Reasonable Atheism (20): Atheism and choosing the good

This series is meandering a little bit at the moment – but that’s OK, I know where it’s going to end up and all these byways are fertile. However, that Peter Hitchens’ piece has provoked so many comments that I thought I’d put in something a bit more explicit (I’ve also been commenting fairly heftily on Stephen Law’s site, in response to his posts). Click ‘full post’ for text.

Can an atheist be good? Obviously, I know lots who are.

The more interesting questions are: 1. does the social acceptance of an agreed framework of values tend to enable people to be good or otherwise? And: 2. does atheism undermine the social acceptance of an agreed framework?

(I think this was Peter Hitchens’ essential point – that it is the breakdown of common belief that has undermined social virtue. It happens to have been Christianity in the British context, but it doesn’t need to be.)

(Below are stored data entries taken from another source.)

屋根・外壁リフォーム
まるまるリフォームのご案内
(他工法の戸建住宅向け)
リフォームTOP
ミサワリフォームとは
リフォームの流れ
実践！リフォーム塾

In answer to question 1. I would say yes. Without a common agreed framework within which society can function you end up with a more or less violent social order. You need an agreed framework of values, and you need that framework of values to be legally enforced, in order that the highest levels of human flourishing can be reached. If there is no agreed framework then there is simply an imposition of violence, either from a central authority to coerce obedience, or between more or less strong groups and individuals. (I think this is Milbanks’ point about the ontology of violence.)

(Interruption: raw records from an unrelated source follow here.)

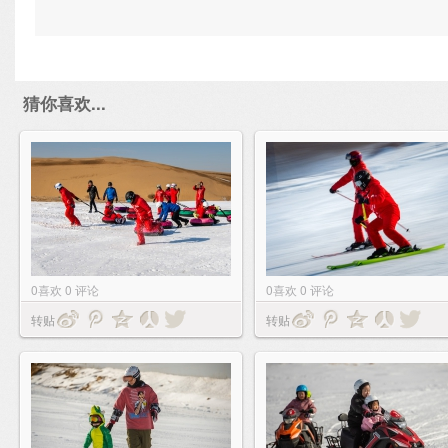
猜你喜欢...
0
喜欢
0
评论
0
喜欢
0
评论
转贴
转贴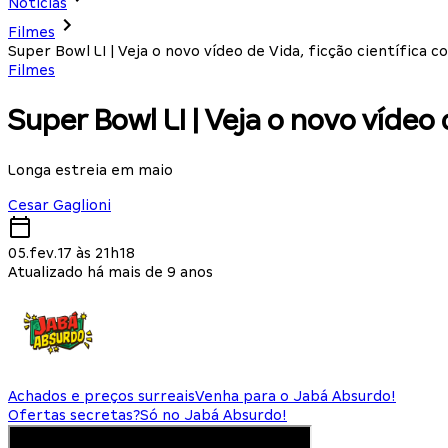
Notícias
Filmes
Super Bowl LI | Veja o novo vídeo de Vida, ficção científica 
Filmes
Super Bowl LI | Veja o novo vídeo
Longa estreia em maio
Cesar Gaglioni
05.fev.17 às 21h18
Atualizado há mais de 9 anos
Achados e preços surreais
Venha para o Jabá Absurdo!
Ofertas secretas?
Só no Jabá Absurdo!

Note: this common agreed framework does not have to be Christianity, it does not even have to be theistic – it can definitely be atheistic, as with China (for the time being).

In answer to question 2. I would say that – again in the British context – atheism has undermined the social order, and to this extent I would agree with Hitchens. This is not a point about individual atheists, it is that there needs to be something outside of the individual conscience to which appeal can be made. The individual conscience is not the final arbiter of the good, or, put differently, the individual conscience needs to be educated into social norms.

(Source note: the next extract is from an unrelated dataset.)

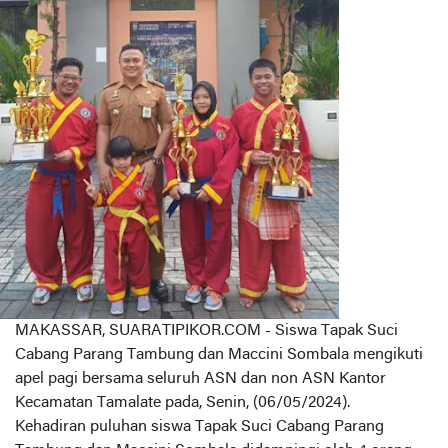
MAKASSAR, SUARATIPIKOR.COM - Siswa Tapak Suci
Cabang Parang Tambung dan Maccini Sombala mengikuti
apel pagi bersama seluruh ASN dan non ASN Kantor
Kecamatan Tamalate pada, Senin, (06/05/2024).
Kehadiran puluhan siswa Tapak Suci Cabang Parang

As I understand it, atheism doesn’t (cannot) recognise anything outside of the individual conscience to which appeal can be made. From a (humourless) atheist point of view, for a common social order to be established, each individual member of the community needs to be intellectually persuaded of the merits of that order. The individual conscience is the lynchpin of the system, around which everything else pivots.

What this misses out is the panoply of ways in which human beings operate non-rationally (note, NOT irrationally) on which their rationality depends. You could say that atheism has a hopelessly inadequate anthropology. In particular, choosing of the good depends upon evaluation, which is a form of emotional intelligence. Why shouldn’t I have that extra portion of chocolate dessert? Why shouldn’t I lie and cheat and steal and so on?

The Christian answer to those questions is not, ultimately, that they are “wrong” but that they are incongruous with our deepest desires – our deepest desire being, in the end, to be united with God. The rules and regulations (eg the Ten Commandments) are guidance to teach us about ourselves, and to indicate how we can best flourish.

I think atheism has destroyed this conception. Or, to phrase that more precisely, I see atheism as one aspect of Modernity, and Modernity has destroyed this conception. We are ‘after virtue‘.

I am very interested to hear atheist perspectives on the two questions above.